Now, disabling suricata and rebooting gives me a different result. Now the issue is with php still but also with python3.8.


  PID USERNAME    THR PRI NICE   SIZE    RES STATE    C   TIME    WCPU COMMAND
  PID USERNAME    THR PRI NICE   SIZE    RES STATE    C   TIME    WCPU COMMAND
93888 root          1  90    0   110M    82M RUN      0   0:14  75.59% php
35258 root          1  88    0   319M   308M CPU3     3   0:12  64.56% python3.8
39001 root          1  87    0   116M    82M CPU1     1   0:12  59.04% php
78509 root          1  87    0   319M   308M RUN      2   0:15  55.70% python3.8
81797 root          1  87    0   407M   388M CPU0     0   0:37  50.51% python3.8
82987 root          1  88    0   124M    95M RUN      3   0:51  46.82% php-cgi
51231 root          1  88    0   319M   308M RUN      2   0:17  43.79% python3.8
...


Unfortunately, not being immortal, and having less time to live than most on this forum, I may have to abandon OPNsense. I really cannot afford to spend days trying to fix a network issue that is not productive of my time.

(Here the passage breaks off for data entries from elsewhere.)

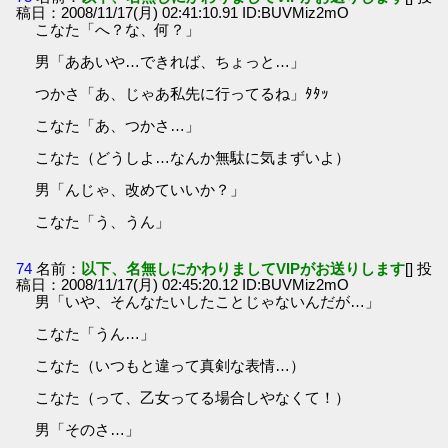
稿日：2008/11/17(月) 02:41:10.91 ID:BUVMiz2mO
こなた「へ？な、何？」
男「ああいや…できれば、ちょっと…」
つかさ「あ、じゃあ私先に行ってるね」ﾀﾀｯ
こなた「あ、つかさ…」
こなた（どうしよ…なんか無駄に気まずいよ）
男「んじゃ、改めていいか？」
こなた「う、うん」
74
名前：
以下、名無しにかわりましてVIPがお送りします
[] 投
稿日：2008/11/17(月) 02:45:20.12 ID:BUVMiz2mO
男「いや、そんなたいしたことじゃないんだが…」
こなた「うん…」
こなた（いつもと違って真剣な表情…）
こなた（って、乙女ってる場合しやなくて！）
男「そのさ…」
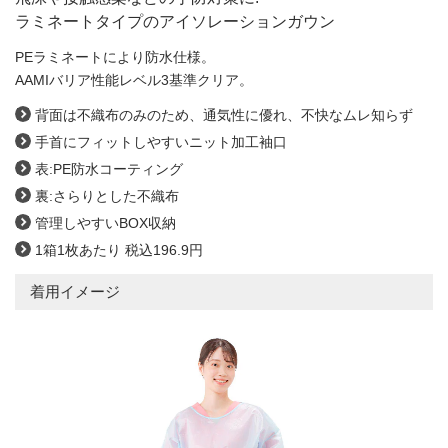
ラミネートタイプのアイソレーションガウン
PEラミネートにより防水仕様。
AAMIバリア性能レベル3基準クリア。
背面は不織布のみのため、通気性に優れ、不快なムレ知らず
手首にフィットしやすいニット加工袖口
表:PE防水コーティング
裏:さらりとした不織布
管理しやすいBOX収納
1箱1枚あたり 税込196.9円
着用イメージ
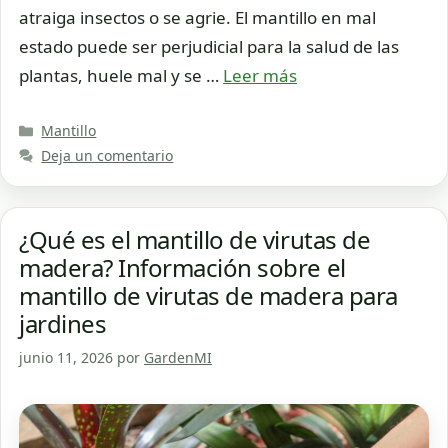
atraiga insectos o se agrie. El mantillo en mal
estado puede ser perjudicial para la salud de las
plantas, huele mal y se …
Leer más
Categorías
Mantillo
Deja un comentario
¿Qué es el mantillo de virutas de
madera? Información sobre el
mantillo de virutas de madera para
jardines
junio 11, 2026
por
GardenMI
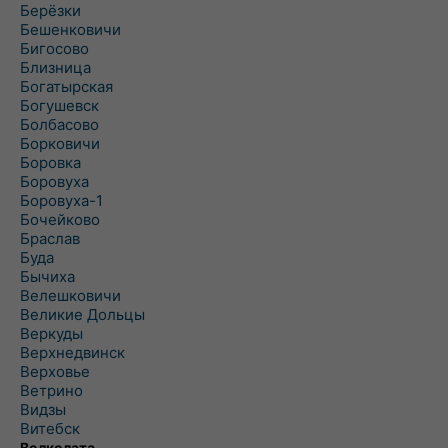
Берёзки
Бешенковичи
Бигосово
Близница
Богатырская
Богушевск
Болбасово
Борковичи
Боровка
Боровуха
Боровуха-1
Бочейково
Браслав
Буда
Бычиха
Велешковичи
Великие Дольцы
Веркуды
Верхнедвинск
Верховье
Ветрино
Видзы
Витебск
Волколата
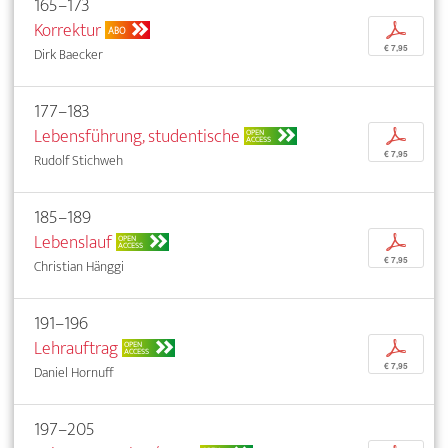
165–173
Korrektur
p
ABO
€ 7,95
Dirk Baecker
177–183
Lebensführung, studentische
p
OPEN
ACCESS
€ 7,95
Rudolf Stichweh
185–189
Lebenslauf
p
OPEN
ACCESS
€ 7,95
Christian Hänggi
191–196
Lehrauftrag
p
OPEN
ACCESS
€ 7,95
Daniel Hornuff
197–205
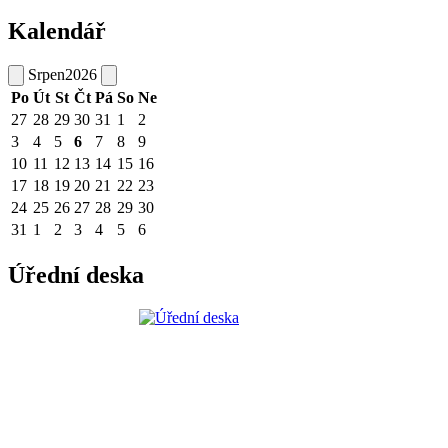
Kalendář
Srpen
2026
Po
Út
St
Čt
Pá
So
Ne
27
28
29
30
31
1
2
3
4
5
6
7
8
9
10
11
12
13
14
15
16
17
18
19
20
21
22
23
24
25
26
27
28
29
30
31
1
2
3
4
5
6
Úřední deska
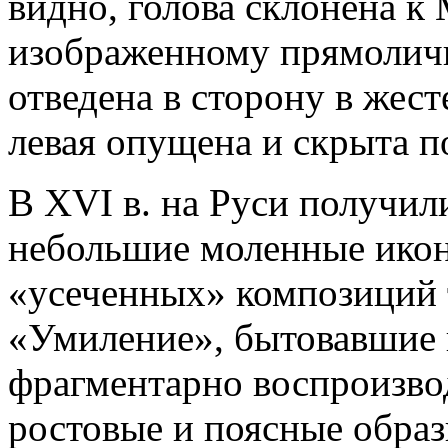
видно, голова склонена к
изображенному прямоличн
отведена в сторону в жест
левая опущена и скрыта п
В ХVI в. на Руси получи
небольшие моленные ико
«усеченных» композиций 
«Умиление», бытовавшие 
фрагментарно воспроизво
ростовые и поясные обра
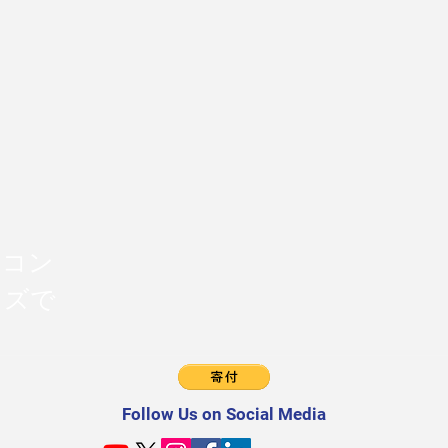
のコン
イズで
Follow Us on Social Media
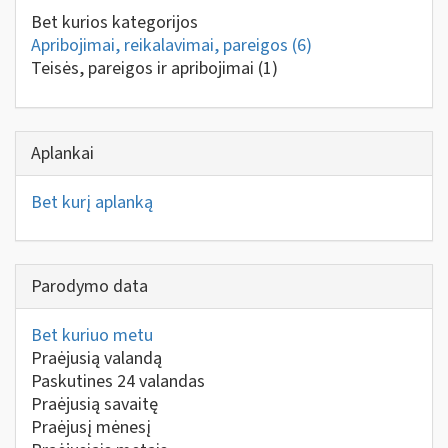
Bet kurios kategorijos
Apribojimai, reikalavimai, pareigos
(6)
Teisės, pareigos ir apribojimai
(1)
Aplankai
Bet kurį aplanką
Parodymo data
Bet kuriuo metu
Praėjusią valandą
Paskutines 24 valandas
Praėjusią savaitę
Praėjusį mėnesį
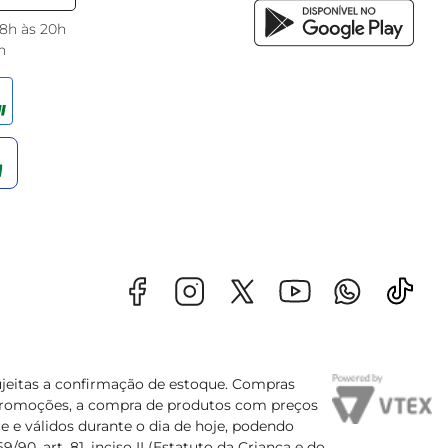
 8h às 20h
h
sujeitas a confirmação de estoque. Compras
s promoções, a compra de produtos com preços
e e válidos durante o dia de hoje, podendo
90, art. 81, inciso II (Estatuto da Criança e do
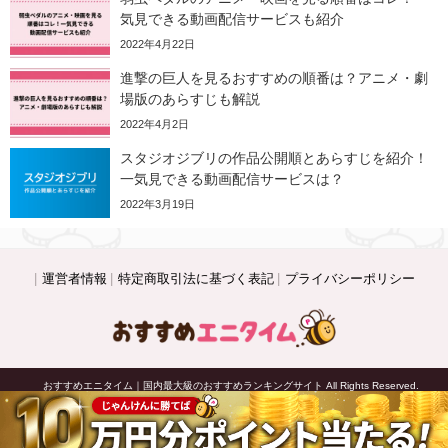
気見できる動画配信サービスも紹介
2022年4月22日
進撃の巨人を見るおすすめの順番は？アニメ・劇
場版のあらすじも解説
2022年4月2日
スタジオジブリの作品公開順とあらすじを紹介！
一気見できる動画配信サービスは？
2022年3月19日
運営者情報
特定商取引法に基づく表記
プライバシーポリシー
© おすすめエニタイム｜国内最大級のおすすめランキングサイト All Rights Reserved.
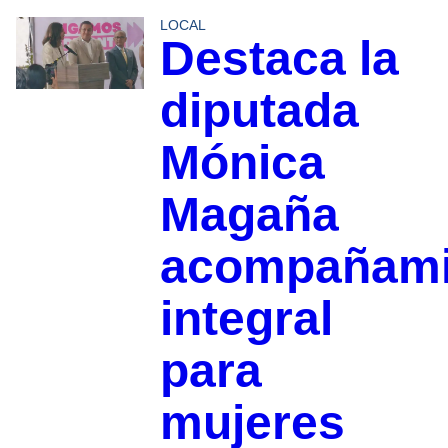
LOCAL
Destaca la
diputada
Mónica
Magaña
acompañami
integral
para
mujeres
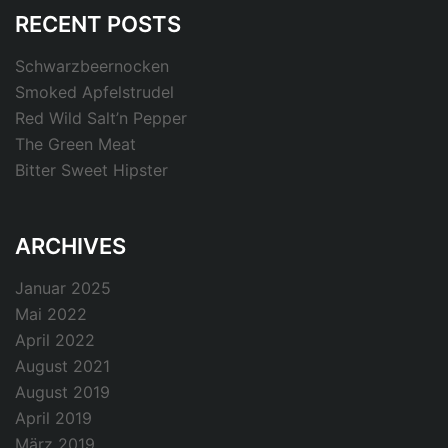
RECENT POSTS
Schwarzbeernocken
Smoked Apfelstrudel
Red Wild Salt’n Pepper
The Green Meat
Bitter Sweet Hipster
ARCHIVES
Januar 2025
Mai 2022
April 2022
August 2021
August 2019
April 2019
März 2019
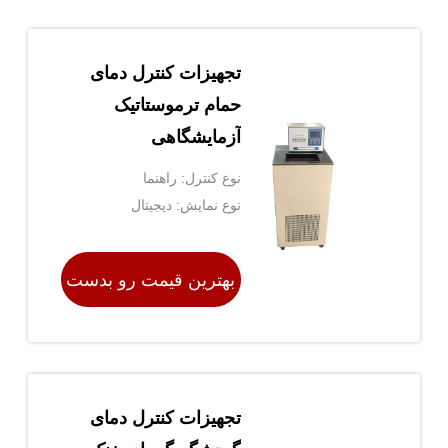
تجهیزات کنترل دمای
حمام ترموستاتیک
آزمایشگاهی
نوع کنترل: راهنما
نوع نمایش: دیجیتال
بهترین قیمت رو بدست
بیار
تجهیزات کنترل دمای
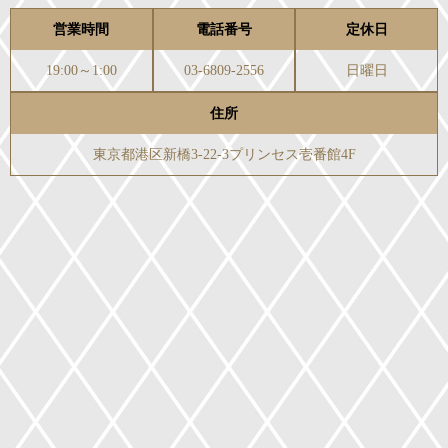
営業時間
電話番号
定休日
19:00～1:00
03-6809-2556
日曜日
住所
東京都港区新橋3-22-3プリンセス壱番館4F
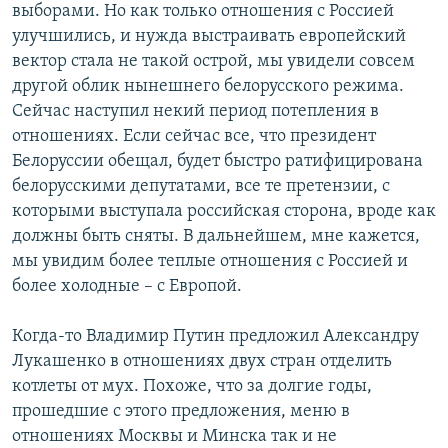
выборами. Но как только отношения с Россией
улучшились, и нужда выстраивать европейский
вектор стала не такой острой, мы увидели совсем
другой облик нынешнего белорусского режима.
Сейчас наступил некий период потепления в
отношениях. Если сейчас все, что президент
Белоруссии обещал, будет быстро ратифицирована
белорусскими депутатами, все те претензии, с
которыми выступала российская сторона, вроде как
должны быть сняты. В дальнейшем, мне кажется,
мы увидим более теплые отношения с Россией и
более холодные – с Европой.
Когда-то Владимир Путин предложил Александру
Лукашенко в отношениях двух стран отделить
котлеты от мух. Похоже, что за долгие годы,
прошедшие с этого предложения, меню в
отношениях Москвы и Минска так и не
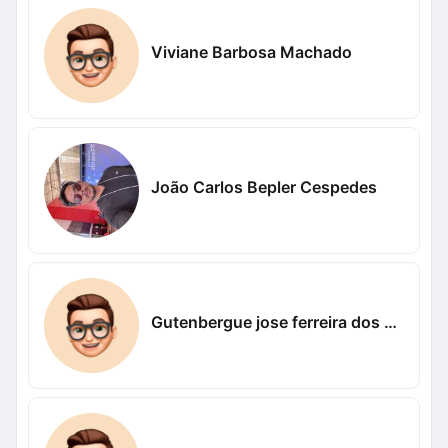
Viviane Barbosa Machado
João Carlos Bepler Cespedes
Gutenbergue jose ferreira dos santos Nogueira Nogueira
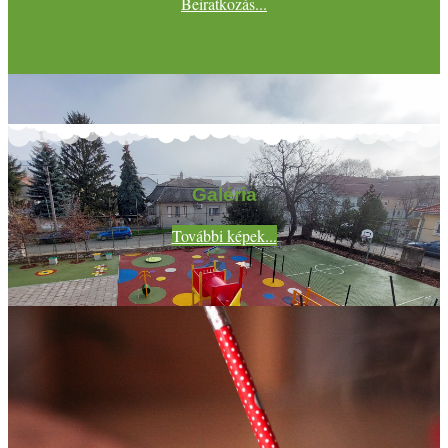
Beiratkozás...
Galéria
További képek...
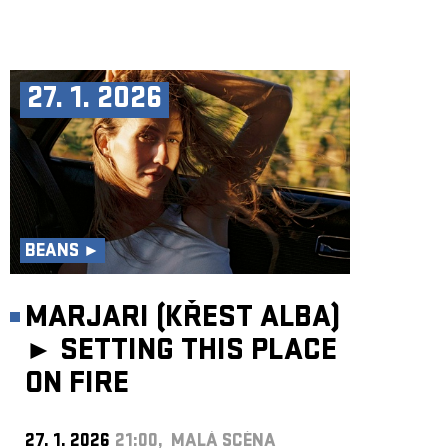
27. 1. 2026
BEANS ►
MARJARI (KŘEST ALBA)
►
SETTING THIS PLACE
ON FIRE
27. 1. 2026
21:00, MALÁ SCÉNA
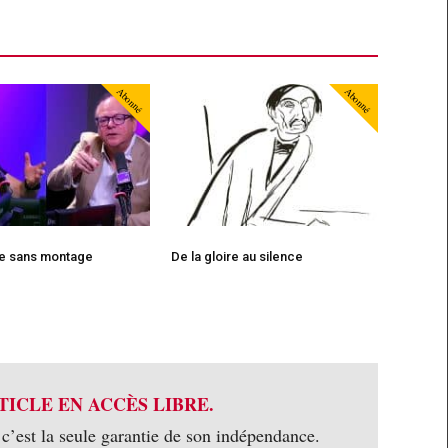
Abonné
Abonné
te sans montage
De la gloire au silence
TICLE EN ACCÈS LIBRE.
 c’est la seule garantie de son indépendance.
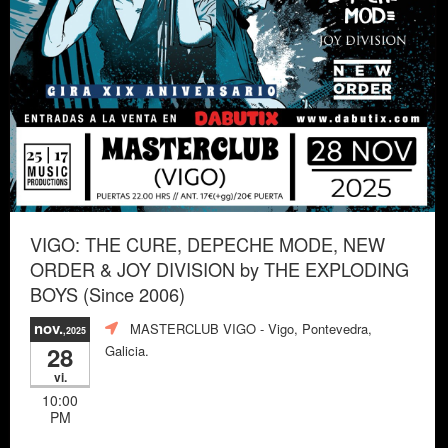
VIGO: THE CURE, DEPECHE MODE, NEW
ORDER & JOY DIVISION by THE EXPLODING
BOYS (Since 2006)
nov.
MASTERCLUB VIGO
- Vigo, Pontevedra,
,2025
28
Galicia.
vi.
10:00
PM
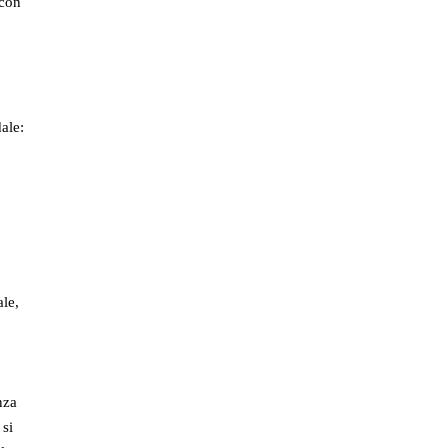
 con
ale:
ale,
nza
si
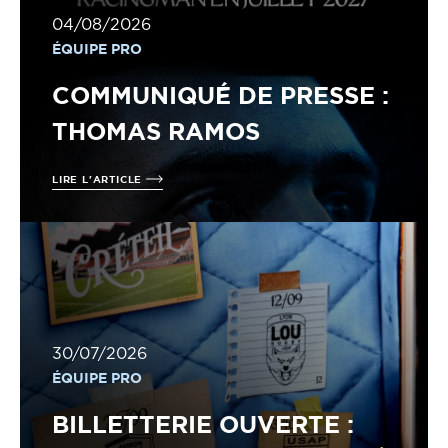
04/08/2026
ÉQUIPE PRO
COMMUNIQUÉ DE PRESSE :
THOMAS RAMOS
LIRE L'ARTICLE
30/07/2026
ÉQUIPE PRO
BILLETTERIE OUVERTE :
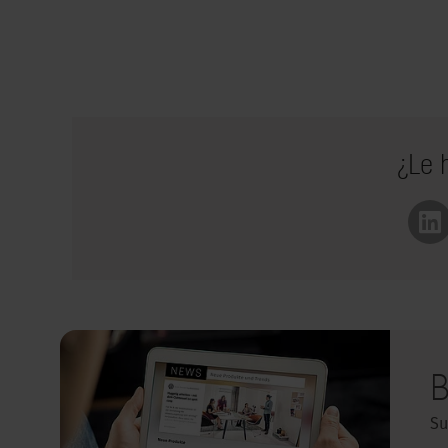
¿Le 
Li
B
Su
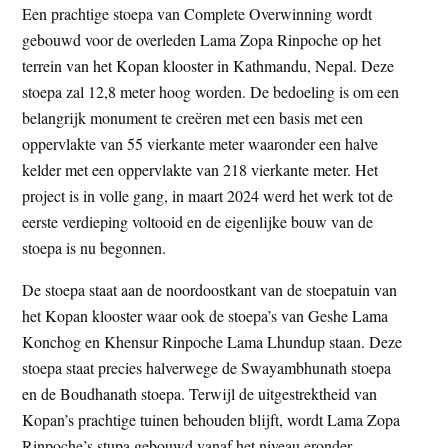
Een prachtige stoepa van Complete Overwinning wordt
t
e
gebouwd voor de overleden Lama Zopa Rinpoche op het
e
s
terrein van het Kopan klooster in Kathmandu, Nepal. Deze
i
stoepa zal 12,8 meter hoog worden. De bedoeling is om een
t
belangrijk monument te creëren met een basis met een
e
oppervlakte van 55 vierkante meter waaronder een halve
kelder met een oppervlakte van 218 vierkante meter. Het
project is in volle gang, in maart 2024 werd het werk tot de
eerste verdieping voltooid en de eigenlijke bouw van de
stoepa is nu begonnen.
De stoepa staat aan de noordoostkant van de stoepatuin van
het Kopan klooster waar ook de stoepa’s van Geshe Lama
Konchog en Khensur Rinpoche Lama Lhundup staan. Deze
stoepa staat precies halverwege de Swayambhunath stoepa
en de Boudhanath stoepa. Terwijl de uitgestrektheid van
Kopan’s prachtige tuinen behouden blijft, wordt Lama Zopa
Rinpoche’s stupa gebouwd vanaf het niveau eronder,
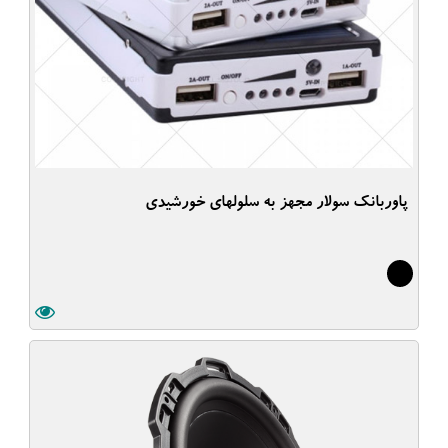
پاوربانک سولار مجهز به سلولهای خورشیدی
5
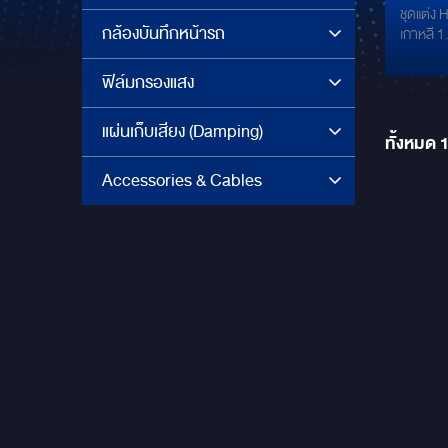
ชุดแต่ง 
EXEC
กล้องบันทึกหน้ารถ
เกาหลี 1. ชุดกระจังหน้าพร้อมโคมไฟ Led 8
เกาหล
ดวง (รว
ฝาครอบกร
ฟิล์มกรองแสง
ราคา 8,5
ราคา 49
แผ่นเก็บเสียง (Damping)
Gold ( ร
ทั้งหมด
Accessories & Cables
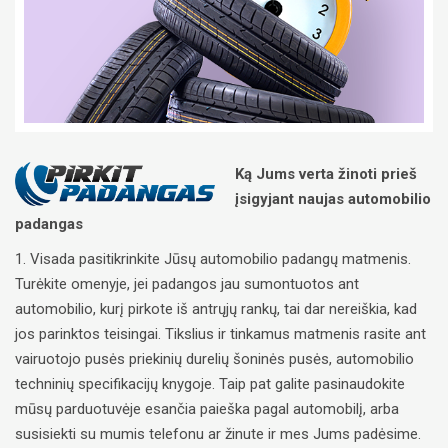
Ką Jums verta žinoti prieš
įsigyjant naujas automobilio
padangas
1. Visada pasitikrinkite Jūsų automobilio padangų matmenis.
Turėkite omenyje, jei padangos jau sumontuotos ant
automobilio, kurį pirkote iš antrųjų rankų, tai dar nereiškia, kad
jos parinktos teisingai. Tikslius ir tinkamus matmenis rasite ant
vairuotojo pusės priekinių durelių šoninės pusės, automobilio
techninių specifikacijų knygoje. Taip pat galite pasinaudokite
mūsų parduotuvėje esančia paieška pagal automobilį, arba
susisiekti su mumis telefonu ar žinute ir mes Jums padėsime.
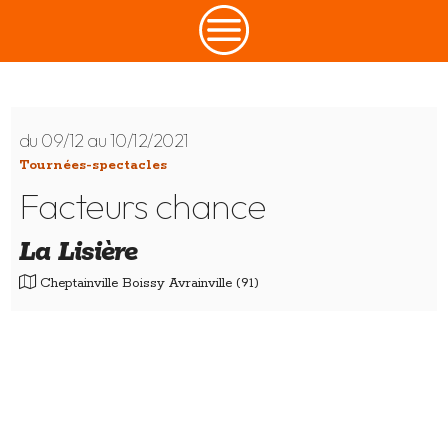
CONTACT
du 09/12 au 10/12/2021
Tournées-spectacles
Facteurs chance
La Lisière
Cheptainville Boissy Avrainville (91)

This is my perimeter router and it need be stable.


#10
First of all, sorry if this is a simple issue, I am a newbie with OPNsense and FreeBSD.

I tried some  solutions I could find on this forum:
1. reboot
2. deactivate Reporting -> Netflow -> Capture local
3. repair Netlow data

All these to no avail.

Web access to OPNsense dashboard and other is extremely slow.


Running top shows me an inordinate usage of CPU by php!


  PID USERNAME    THR PRI NICE   SIZE    RES STATE    C   TIME    WCPU COMMAND
12779 root          1  85    0   108M    80M CPU2     2   0:29  79.26% php-cgi
80884 root          1  94    0   147M   119M RUN      3   0:41  63.55% php-cgi
48574 root          1  82    0   106M    86M RUN      1   0:05  44.93% php
20355 root          1  82    0   106M    86M CPU1     1   0:05  39.04% php
70423 root          1  85    0   113M    85M RUN      0   1:12  31.66% php-cgi
7189 root          1  31    0   103M    76M CPU3     3   1:19  14.41% php-cgi
11907 root          7  20    0   110M    80M nanslp   2  42:27  14.19% suricata
13796 netdata      21  52   19   139M    91M pause    0   4:20   1.51% netdata
61383 root          3  52    0   280M   228M accept   1   3:13   1.29% python3.8
26015 netdata       2  39   19    52M    32M select   3   1:49   0.39% python3.8
10788 root          1  20    0  1038M  4284K CPU0     0   0:00   0.13% top
57233 root          1  20    0    18M  8144K kqread   3   0:06   0.09% lighttpd
27323 netdata       1  39   19    18M  7024K nanslp   1   0:16   0.05% apps.plugin
54279 root          1  20    0    23M    14M select   2   0:17   0.05% python3.8
44278 root          1  20    0    18M  6372K select   2   0:09   0.03% ntpd
13176 root          3  20    0    30M    10M kqread   2   0:03   0.03% syslog-ng
51196 root          1  20    0    21M    11M select   2   0:06   0.02% python3.8
63155 root          1  20    0    21M    11M select   2   0:06   0.02% python3.8
32033 root          1  20    0    17M  7908K select   0   0:00   0.02% sshd
73352 root          1  20    0    11M  2704K select   0   0:01   0.01% syslogd
...


Tried a few more things since first posting this:

1. deleted all widgets from the portal - result in slightly lower php usage
2. Reset RRD
3. reset Netflow data

All to no avail again!

The problem is very likely to be a php issue.  Unfortunately my knowledge of php is close to nil.  :(

Can this be fixed and how, or do I need a re-install?

Thanks for any help.

If any other info is required, let me know.
#11
21.7 Legacy Series / Re: 21.7.3. - high CPU and MEM usage
September 23, 2021, 02:29:10 AM
I had the same issue (cpu 100%) after the latest automatic update. A reboot fixed the problem.